王子は完璧少女に甘すぎる
「おぉ・・・・・・ホントに開けるとはね・・・・・・」

「流石に金属壊すのはヤバいだろ・・・・・・」

後ろから凛空と鷲も見えた。

どうやら羅翔は金属製の南京錠を素手で壊したらしい。

「蔵四季?さん、ここまで行くとは・・・・・・」

どういうこと・・・・・・?

「こーれ。本当に馬鹿。
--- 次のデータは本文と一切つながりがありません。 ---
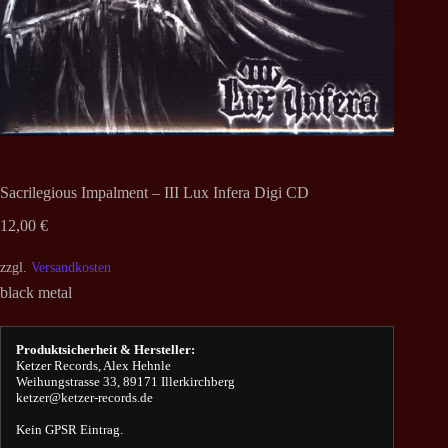
Sacrilegious Impalment – III Lux Infera Digi CD
12,00
€
zzgl.
Versandkosten
black metal
Produktsicherheit & Hersteller:
Ketzer Records, Alex Hehnle
Weihungstrasse 33, 89171 Illerkirchberg
ketzer@ketzer-records.de
Kein GPSR Eintrag.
だって自分から退学処分になろうとしてるし」

凛空がそう言いながら私に渡してきたのは1枚の紙だった。

羅翔が私から離れ、私が凛空から紙を貰った。

『莉緒ちゃんどこでしょう!場所わかんないですか?私と付き合ってくれたら場所おしえちゃいましょうかね!ゲームスタート! 蔵四季叶海』

「これ、生徒会室に自分から渡しに来た」

鷲がそう言うと羅翔と凛空も頷いた。

「愛衣と紫音、時間的に悪いから誘わないで先帰っててって言っといたんだけど・・・・・・探すの思ったより時間かかっちゃったんだよね・・・・・・もう11時・・・・・・」

少し気まずそうに言う凛空。

「ううん、本当にありがとう・・・・・・」

「というか取り敢えず帰ろっか」

凛空にそう言われ私達は自分の寮室に帰った。